(Saved entries)
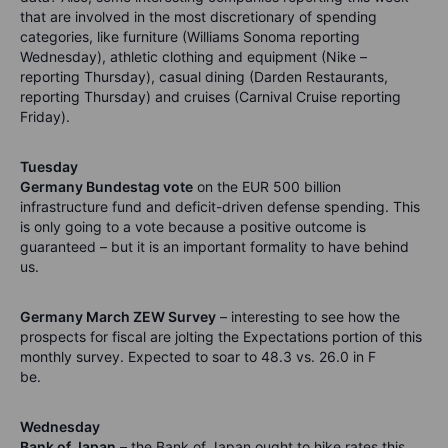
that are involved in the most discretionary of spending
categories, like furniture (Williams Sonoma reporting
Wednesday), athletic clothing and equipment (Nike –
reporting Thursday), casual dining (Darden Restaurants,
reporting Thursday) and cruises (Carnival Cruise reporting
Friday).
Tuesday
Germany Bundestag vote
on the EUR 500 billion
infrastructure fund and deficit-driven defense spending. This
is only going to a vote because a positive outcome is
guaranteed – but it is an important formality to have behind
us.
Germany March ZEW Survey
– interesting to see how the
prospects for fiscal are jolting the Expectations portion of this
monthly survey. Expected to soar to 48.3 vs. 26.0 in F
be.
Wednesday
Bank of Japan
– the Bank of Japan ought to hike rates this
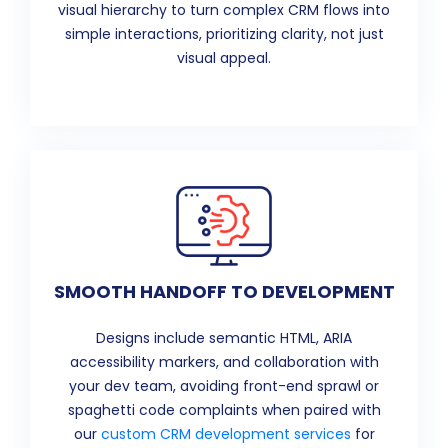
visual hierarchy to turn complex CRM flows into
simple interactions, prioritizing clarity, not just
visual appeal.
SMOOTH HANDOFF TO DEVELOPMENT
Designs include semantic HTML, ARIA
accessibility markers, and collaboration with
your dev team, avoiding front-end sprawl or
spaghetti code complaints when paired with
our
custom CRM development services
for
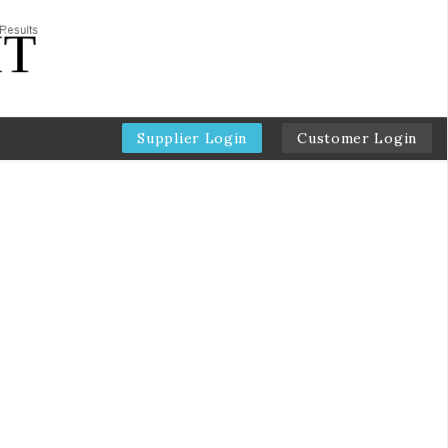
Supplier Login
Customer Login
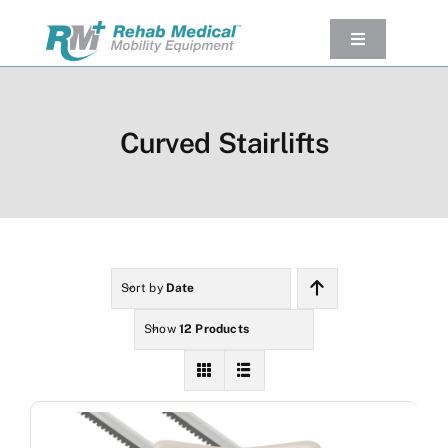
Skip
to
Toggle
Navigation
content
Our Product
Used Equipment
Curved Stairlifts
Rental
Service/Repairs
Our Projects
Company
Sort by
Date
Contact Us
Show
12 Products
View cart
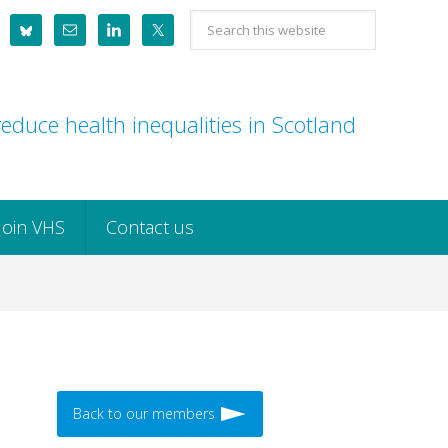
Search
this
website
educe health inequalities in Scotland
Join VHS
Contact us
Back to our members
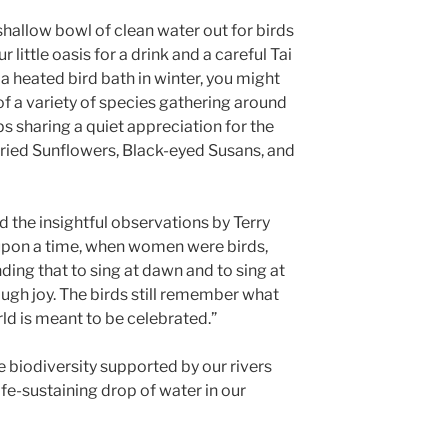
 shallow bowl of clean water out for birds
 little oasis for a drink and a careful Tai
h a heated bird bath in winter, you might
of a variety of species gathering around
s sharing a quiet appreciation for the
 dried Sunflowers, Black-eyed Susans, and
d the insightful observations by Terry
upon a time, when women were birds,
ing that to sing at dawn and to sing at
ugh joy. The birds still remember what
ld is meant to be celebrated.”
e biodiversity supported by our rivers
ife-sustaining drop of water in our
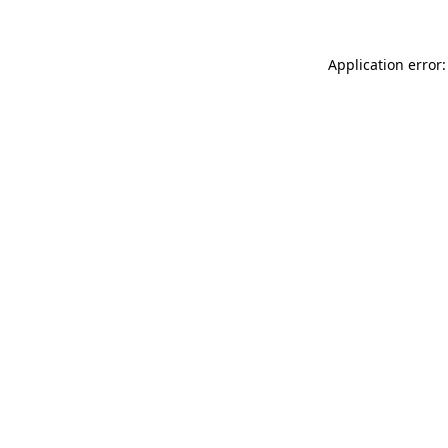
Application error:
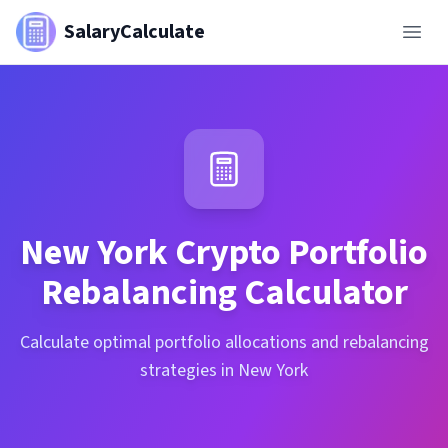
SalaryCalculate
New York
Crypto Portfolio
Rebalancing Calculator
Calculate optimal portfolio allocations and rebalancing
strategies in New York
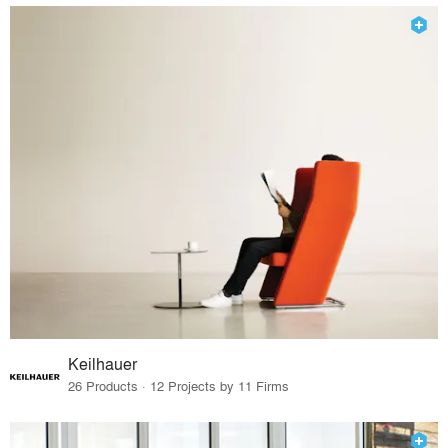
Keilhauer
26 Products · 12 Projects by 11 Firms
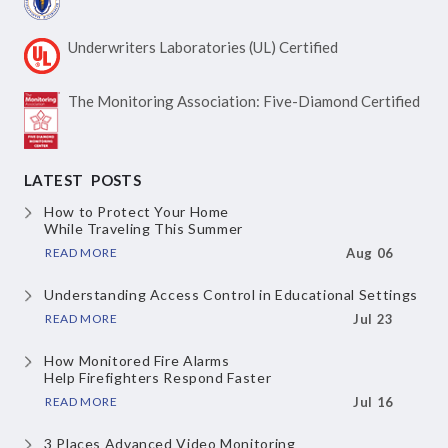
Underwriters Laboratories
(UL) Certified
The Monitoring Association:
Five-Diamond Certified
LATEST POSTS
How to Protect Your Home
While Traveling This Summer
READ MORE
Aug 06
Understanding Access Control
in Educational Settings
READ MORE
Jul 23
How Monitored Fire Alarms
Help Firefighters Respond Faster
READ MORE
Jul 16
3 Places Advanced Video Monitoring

**Problem requirements**
Above are the records; from them, give again exactly the lines from the one containing "of a variety of species gathering around" to the one containing "ugh joy. The birds still remember what", both lines included, and nothing more.

**Result for this exercise**
of a variety of species gathering around
s sharing a quiet appreciation for the
 dried Sunflowers, Black-eyed Susans, and
d the insightful observations by Terry
upon a time, when women were birds,
ing that to sing at dawn and to sing at
ugh joy. The birds still remember what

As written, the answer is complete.